# read_tmdb_data.ipynb

This notebook reads JSON data from TMDB's API and stores it as CSV files:
- **movies.csv**: Data on approx. 27000 movies from the United States from 2000-2023.
- **persons.csv**: Data on the directors and top 10 cast members in these movies.

In [None]:
import os
import requests
from dotenv import load_dotenv
from time import sleep
import pandas as pd

load_dotenv()
tmdb_api_token = os.getenv("TMDB_API_TOKEN")

headers = {
    "accept": "application/json",
    "Authorization": f"Bearer {tmdb_api_token}"
}

REQUEST_DELAY_SECONDS = 0.02

First we request movie_ids for all movies that live up to these requirements:
- From the United States
- From the years 2000-2023
- With original_langauge = english
- With TMDB vote count ≥ 10

In [None]:
base_url = (
    "https://api.themoviedb.org/3/discover/movie"
    "?include_adult=false"
    "&include_video=false"
    "&with_origin_country=US"
    "&with_original_language=en"
    "&vote_count.gte=10"
    "&sort_by=primary_release_date.asc"
)

movie_ids = []

# Loop through the years
for year in range(2000, 2024):

    # Loop through the pages (TMDB uses a maximum of 500 pages)
    for page in range(1, 501):
        url = f"{base_url}&primary_release_year={year}&page={page}"
        response = requests.get(url, headers=headers)
        if response.status_code != 200:
            raise Exception(f"year: {year} page: {page} status_code: {response.status_code} text: {response.text}")
    
        # Extract movie_results from the response
        movie_results = response.json().get("results") 
    
        # Stop if we have reached the last page
        if not movie_results:
            break

        # Extend movie_ids list with the ones from movie_results
        movie_ids.extend([movie["id"] for movie in movie_results])
    
        sleep(REQUEST_DELAY_SECONDS)

print(f"Number of movie ids found: {len(movie_ids)}")
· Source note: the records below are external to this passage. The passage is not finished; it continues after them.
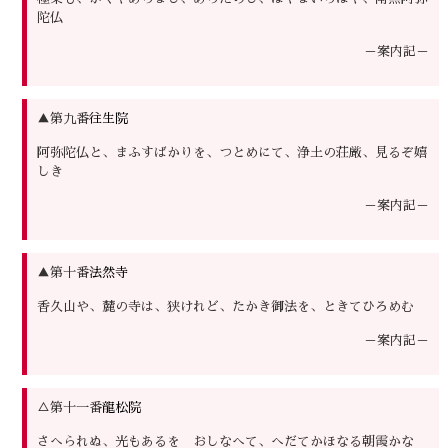
陀仏
－案内記－
▲第九番
往生院
阿弥陀仏と、まふすばかりを、つとめにて、浄土の荘厳、見るぞ嬉
しき
－案内記－
▲第十番
法然寺
香久山や、麓の寺は、狭けれど、たかき御法を、ときてひろめむ
－案内記－
△第十一番
龍松院
さへられぬ、光もあるを おしなへて、へだてかほなる朝霞かな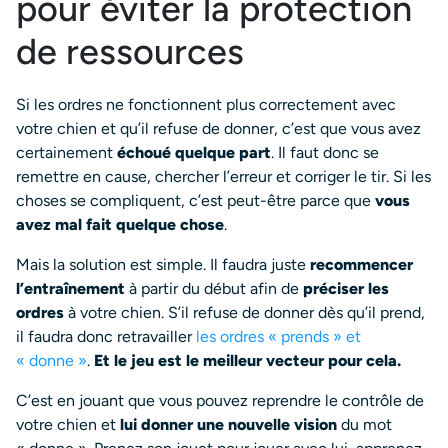
pour éviter la protection
de ressources
Si les ordres ne fonctionnent plus correctement avec
votre chien et qu’il refuse de donner, c’est que vous avez
certainement
échoué quelque part
. Il faut donc se
remettre en cause, chercher l’erreur et corriger le tir. Si les
choses se compliquent, c’est peut-être parce que
vous
avez mal fait quelque chose
.
Mais la solution est simple. Il faudra juste
recommencer
l’entraînement
à partir du début afin de
préciser les
ordres
à votre chien. S’il refuse de donner dès qu’il prend,
il faudra donc retravailler
les ordres « prends » et
« donne »
.
Et le jeu est le meilleur vecteur pour cela.
C’est en jouant que vous pouvez reprendre le contrôle de
votre chien et
lui donner une nouvelle vision
du mot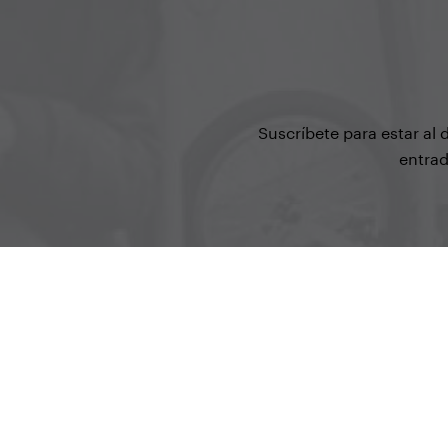
Suscríbete para estar al
entrad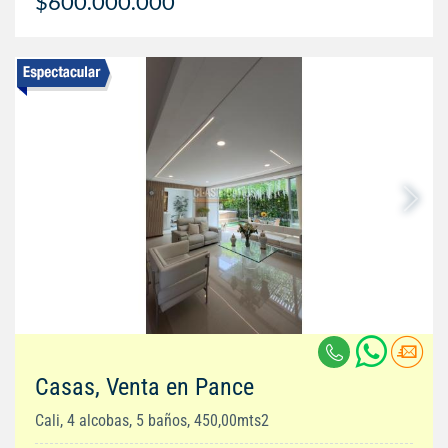
$600.000.000
Casas, Venta en Pance
Cali, 4 alcobas, 5 baños, 450,00mts2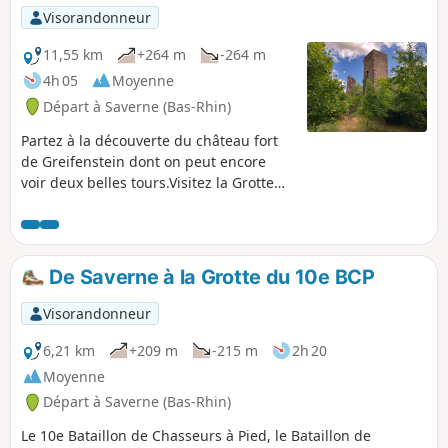
Visorandonneur
11,55 km
+264 m
-264 m
4h 05
Moyenne
Départ à Saverne (Bas-Rhin)
Partez à la découverte du château fort
de Greifenstein dont on peut encore
voir deux belles tours.Visitez la Grotte
Saint-Vit, une vaste excavation naturelle
dans le grès, surplombée d'un plateau
où un magnifique jardin alpestre a été
aménagé. Une vue surprenante sur le
De Saverne à la Grotte du 10e BCP
château du Haut-Barr vous y attend !
Visorandonneur
6,21 km
+209 m
-215 m
2h 20
Moyenne
Départ à Saverne (Bas-Rhin)
Le 10e Bataillon de Chasseurs à Pied, le Bataillon de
Then we request movie data for all these movie_ids, and store that in a dataframe and a CSV file

In [None]:
all_movies = []

# Loop through all movie_ids and request movie data
for movie_id in movie_ids:
    url = f"https://api.themoviedb.org/3/movie/{movie_id}?append_to_response=credits"
    response = requests.get(url, headers=headers)
    if response.status_code != 200:
        raise Exception(f"movie_id: {movie_id} status_code: {response.status_code} text: {response.text}")
    
    # Extract the movie data from the response as a dictionary
    movie = response.json()

    # Find the directors and put director_person_ids in the dictionary
    movie["director_person_ids"] = []
    for credit in movie["credits"]["crew"]:
        if(credit["job"]=="Director"):
            movie["director_person_ids"].append(credit["id"])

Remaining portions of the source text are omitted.